Mr. Owens has handled Foreign Corrupt Practice Act matters as a prosecutor and defense attorney, has lectured on FCPA trends and is frequently quoted on the subject by the media. As a prosecutor, he worked with the Fraud Section at the Department of Justice, which oversees all FCPA investigations. He represents individuals and corporations in wide-ranging SEC and DOJ FCPA probes, and advises multi-national corporations on FCPA litigation and compliance strategy. Mr. Owens also coordinates with defense counsel around the country to identify FCPA legal issues to challenge in federal trial and appellate courts.
Pharmaceutical and Health Care Fraud Experience
As a prosecutor, Mr. Owens worked on numerous Health and Human Services and Food and Drug Administration criminal investigations, including kickback, false billing and off-label marketing cases. Mr. Owens also worked at the Office of Consumer Litigation at the Department of Justice, which specializes in complex FDA investigations into the pharmaceutical industry. As a defense attorney, Mr. Owens represents a high-level executive in an HHS kickback and off-label marketing investigation.
White Collar Prosecutorial and Trial Experience
Prior to joining Munger Tolles, Mr. Owens served as a federal prosecutor at the Department of Justice in Washington, D.C. and at the United States Attorney's Offices for the Central and Southern Districts of California. In the Southern District, Mr. Owens served as Chief of the Criminal Division, where he oversaw all criminal prosecutions in one of the busiest and most productive offices in the nation.

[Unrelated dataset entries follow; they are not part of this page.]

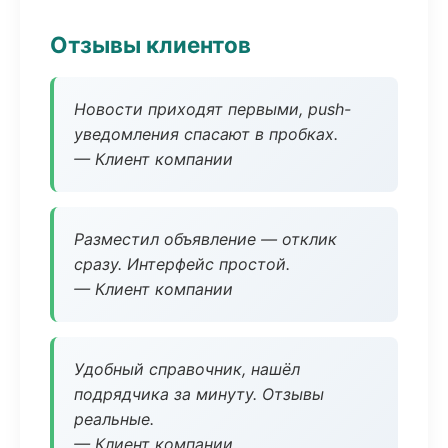
Отзывы клиентов
Новости приходят первыми, push-
уведомления спасают в пробках.
— Клиент компании
Разместил объявление — отклик
сразу. Интерфейс простой.
— Клиент компании
Удобный справочник, нашёл
подрядчика за минуту. Отзывы
реальные.
— Клиент компании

During his career as a prosecutor, Mr. Owens led white collar investigations and trial teams, and received numerous awards for his work. In 2009, Mr. Owens received a prestigious Director's Award for his trial work in United States v. Treadwell, in which the lead defendant received a 25-year sentence after a month-long trial. In 2010, Mr. Owens successfully prosecuted currency trader Mark Hauze, who received a 108-month sentence after a multi-week trial for fraud and tax violations. In 2011, Mr. Owens obtained a 30-year sentence ─ the longest in the history of the Southern District for a white collar defendant ─ after trial in United States v. Cao. Also in 2011, Mr. Owens received a second Director's Award for his management of the U.S. Attorney's Office.
Mr. Owens has extensive experience dealing with classified information, including the Classified Information Procedures Act and Foreign Intelligence Surveillance Act litigation. The Federal Bureau of Investigation, Secret Service, Postal Inspection Service and Internal Revenue Service have recognized Mr. Owens with numerous awards for his work on white collar investigations and trials, and the television show “American Greed” has featured his courtroom successes.
Academic and Federal Clerkship Experience
Mr. Owens graduated first in his class from Stanford Law School in 1996. He served as a law clerk to Judge J. Clifford Wallace of the U.S. Court of Appeals for the 9th Circuit and Justice Ruth Bader Ginsburg of the Supreme Court of the United States. Mr. Owens regularly lectures about white collar crime at law schools in Southern California, and has published articles in law journals around the country.
Mr. Owens is regularly quoted about internal investigations and criminal law issues, including in publications such as Politico and the Daily Journal.